A assistência na saúde será uma das ocupações principais da Misericórdia de Penafiel. Durante muito tempo custeará os tratamentos médicos no seu hospital ou nas casas dos pobres que constavam de uma lista (o “rol” dos pobres da Santa Casa). A partir de 1745 decide-se contratar serviços médicos para os doentes sob regime de avença (“médico do partido”). Também no séc. XVIII, e aproveitando um legado de 500 mil reis de José Moreira Leal para curar os enfermos da Santa Casa, fundou-se uma botica (farmácia) para fornecer o hospital da Santa Casa, os pobres da sua lista e pessoas externas (estes com a obrigação de pagarem os remédios), tendo como base uma decisão da Mesa, de sete de Maio de 1769. É a origem da farmácia que ainda hoje subsiste.
Em 1772 o rei D. José, no seguimento da criação, em 1770, da diocese de Penafiel, aponta a Igreja da Misericórdia para catedral, dando-lhe por invocação de S. José e Santa Maria. Nessa categoria se manteve até que em 1778, morto o rei, o Papa suprime a diocese que reintegra no Porto. A igreja volta a ser apenas a igreja da Misericórdia, sem que nestes anos o bispo D. Fr. Inácio de São Caetano sequer a tenha visitado. Restam no Museu de Arte Sacra as imagens dos santos padroeiros da Catedral.
No final do séc. XIX, e porque o hospital instalado no que restava no Convento dos Capuchos se revelava pouco adequado aos novos tempos, decidiu-se a construção de um novo edifício, inaugurado em 1894, e que a Santa Casa ficou a dever ao empenho dos provedores José Maria Pinto Monteiro e Laurentino da Rocha Nunes.

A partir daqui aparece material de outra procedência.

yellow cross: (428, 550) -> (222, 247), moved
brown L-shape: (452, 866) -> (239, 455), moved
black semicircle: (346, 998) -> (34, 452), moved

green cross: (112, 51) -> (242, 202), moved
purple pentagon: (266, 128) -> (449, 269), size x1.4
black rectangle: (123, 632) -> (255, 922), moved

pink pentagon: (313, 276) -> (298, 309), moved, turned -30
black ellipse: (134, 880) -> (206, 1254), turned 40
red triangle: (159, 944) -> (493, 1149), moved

Já antes tinham sido, e graças à generosidade de António José Leal, inauguradas uma enfermaria para inválidos (em 1876) e um asilo para raparigas pobres (em 1893).

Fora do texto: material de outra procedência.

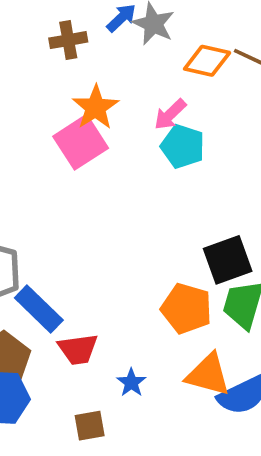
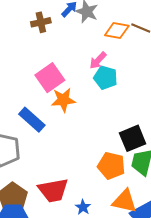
orange star: (96, 107) -> (63, 100), moved, turned 30
blue rectangle: (39, 309) -> (32, 120), moved
red trapezoid: (78, 349) -> (53, 190), size x1.4

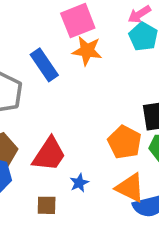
red trapezoid: (53, 190) -> (49, 154), turned -60

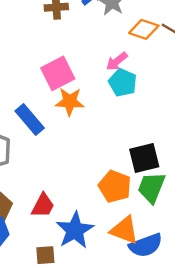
red trapezoid: (49, 154) -> (43, 206), size x0.7
blue star: (79, 183) -> (75, 230), size x2.0

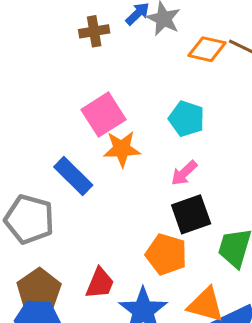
pink arrow: (117, 61) -> (184, 173), moved
black square: (144, 158) -> (191, 214), moved
orange pentagon: (115, 186) -> (166, 254), moved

Nas primeiras décadas do séc. XX não se registam na história da Santa Casa grandes alterações de vulto, nem mesmo com o advento da república ou o regime de Salazar. Seria preciso esperar por 1975 para, no seguimento da revolução de Abril, o hospital da Santa Casa da Misericórdia ser nacionalizado, integrando a rede nacional de saúde. Era a primeira vez, desde que a memória da Casa subsiste, que a Misericórdia de Penafiel não tem sob o seu controlo qualquer valência de assistência na saúde. Só em 2002 o centenário hospital da Misericórdia é devolvido à Irmandade que o fez nascer.

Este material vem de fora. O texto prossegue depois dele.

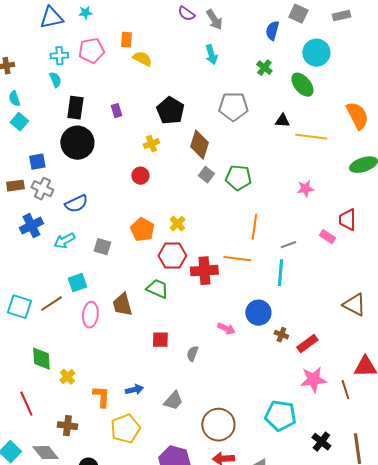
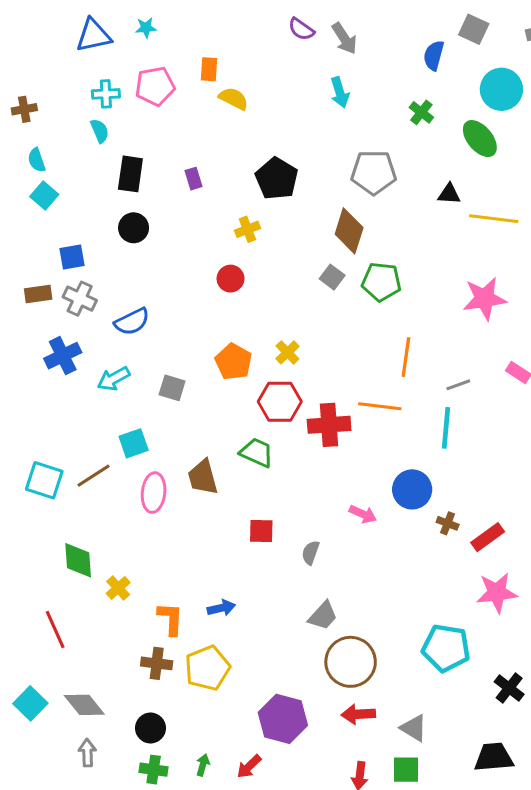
black circle: (77, 143) -> (134, 228), size x0.6
brown diamond: (199, 145) -> (349, 231), moved
pink star: (305, 189) -> (484, 299), size x1.6
gray trapezoid: (173, 401) -> (323, 616), moved
brown cross: (67, 426) -> (157, 663), moved

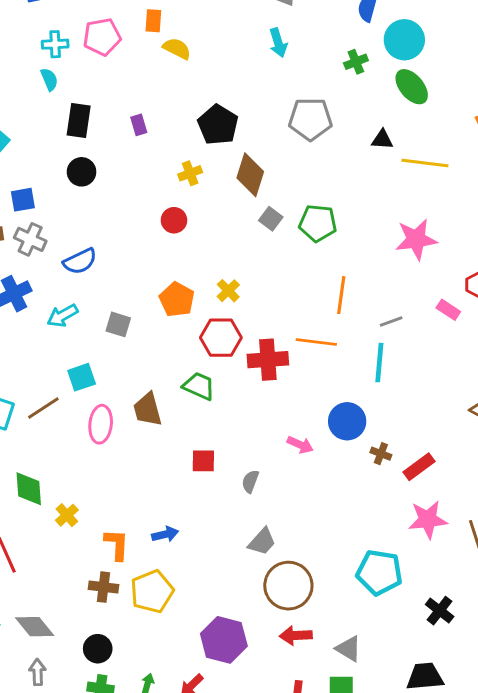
cyan circle: (501, 89) -> (404, 40), moved
green cross: (421, 112) -> (356, 62), turned 30
brown diamond: (349, 231) -> (250, 175), moved

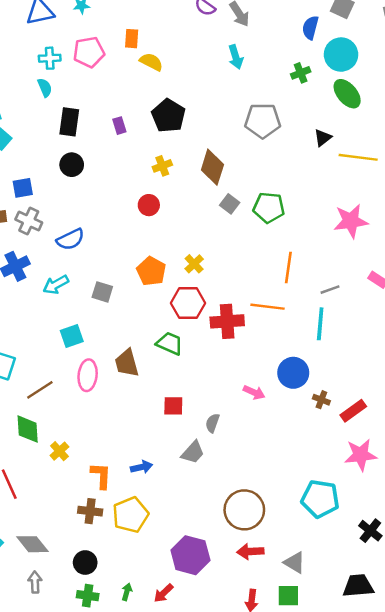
black pentagon: (218, 125) -> (168, 116), moved
black triangle: (382, 140) -> (323, 138), turned -42
brown line: (43, 408) -> (40, 390), moved
gray trapezoid: (262, 542) -> (193, 452), moved

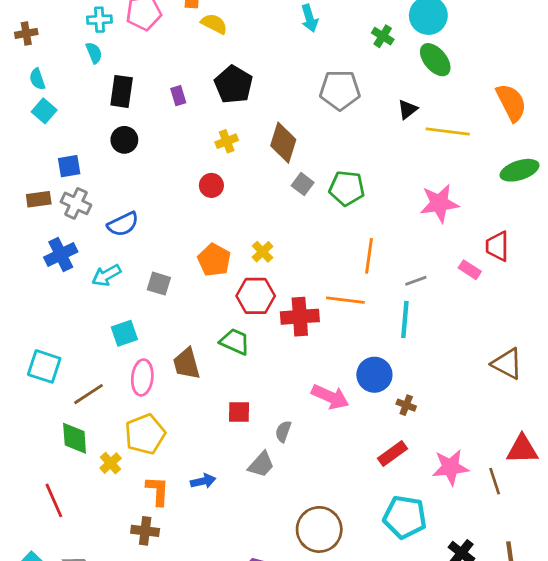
green cross: (301, 73) -> (383, 36), turned -36
pink arrow: (254, 392) -> (330, 397), size x1.5
red rectangle: (353, 411) -> (392, 453), moved
yellow pentagon: (130, 515) -> (145, 434), moved

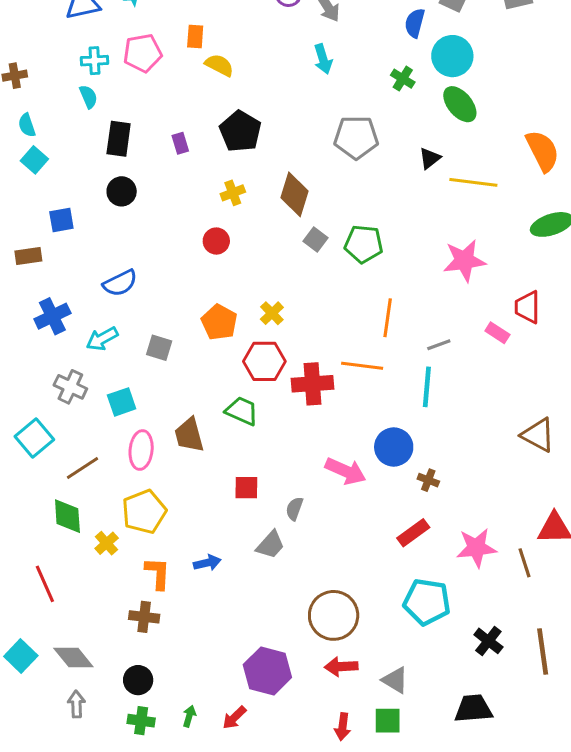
gray cross: (76, 203) -> (70, 387), moved
cyan square: (44, 366) -> (34, 438), turned 32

Outras valências foram entretanto surgindo do esforço das administrações da Santa Casa, sobretudo na década de 1980 e nos primeiros anos do séc. XXI. Dois lares (Sto. António e S. Martinho) e uma Casa de Repouso (D. Manuel I), valências destinadas à terceira idade, como também o são o apoio domiciliário, o centro de dia e o centro de convívio (cessado em Junho de 2010). Para a infância foram criados a creche e jardim de infância O Capuchinho, na cidade de Penafiel; o jardim de infância Américo Soares (encerrado em Julho de 2012), o ATL D. Maria Leal (casal de beneméritos que possibilitou a sua criação), em Rio Mau (encerrado em Agosto de 2010) e a creche Santo António. Uma albergaria, que serviu para albergar os viajantes de passagem (deixou de funcionar em Janeiro de 2010), enquanto um moderno salão polivalente veio dotar a instituição de condições para organização de eventos próprios. Esta crescente criação de valências permitiu dar à Irmandade um novo fôlego, constituindo-a como umas das referências locais de assistência social, recriando de um modo novo, moderno e aberto à sociedade envolvente, o seu ideal plurissecular de ajuda aos mais necessitados.